[PROVIDED MATERIAL]:
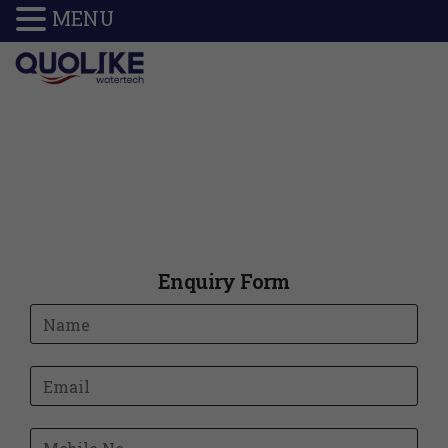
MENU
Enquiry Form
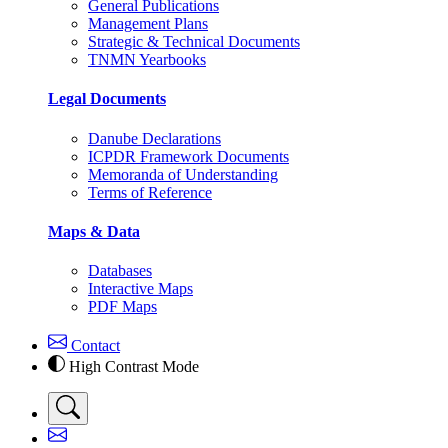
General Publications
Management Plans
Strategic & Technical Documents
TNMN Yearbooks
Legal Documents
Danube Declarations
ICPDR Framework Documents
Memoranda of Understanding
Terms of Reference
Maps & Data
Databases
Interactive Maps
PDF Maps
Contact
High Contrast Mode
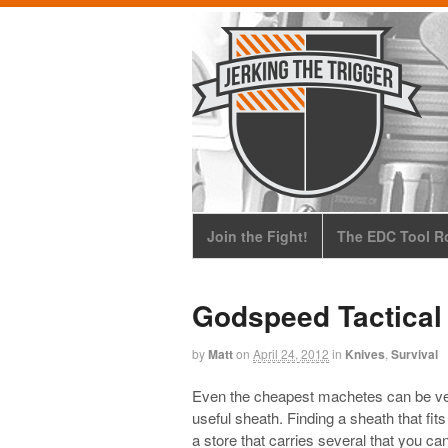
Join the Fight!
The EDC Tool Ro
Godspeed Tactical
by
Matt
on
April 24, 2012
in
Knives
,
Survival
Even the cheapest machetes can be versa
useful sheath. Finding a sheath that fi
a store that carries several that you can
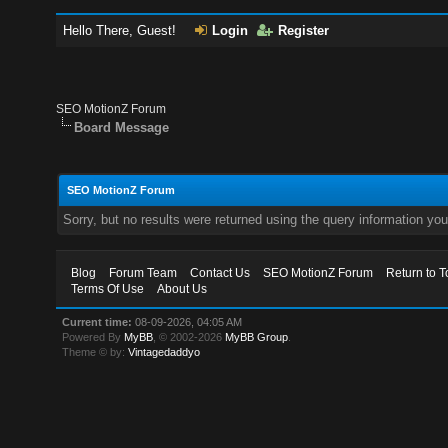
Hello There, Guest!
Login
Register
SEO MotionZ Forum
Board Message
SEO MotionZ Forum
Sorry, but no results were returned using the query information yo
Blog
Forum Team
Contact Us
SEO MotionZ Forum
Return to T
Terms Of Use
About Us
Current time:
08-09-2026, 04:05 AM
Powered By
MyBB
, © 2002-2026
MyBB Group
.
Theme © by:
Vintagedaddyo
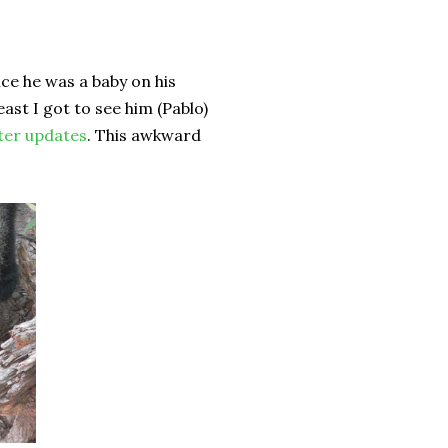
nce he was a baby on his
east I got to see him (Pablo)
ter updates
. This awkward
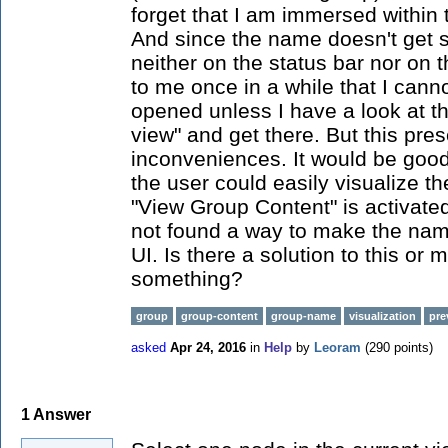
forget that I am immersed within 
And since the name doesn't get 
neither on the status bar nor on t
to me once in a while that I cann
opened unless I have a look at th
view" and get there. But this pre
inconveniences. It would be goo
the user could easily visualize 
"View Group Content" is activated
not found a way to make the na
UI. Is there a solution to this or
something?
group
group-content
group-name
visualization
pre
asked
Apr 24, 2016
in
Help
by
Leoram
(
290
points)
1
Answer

[WHAT IS BEING ASKED]: The answer is to be one number: the count of lines in the entries containing the string "name".

[PROBLEM SOLUTION]: 2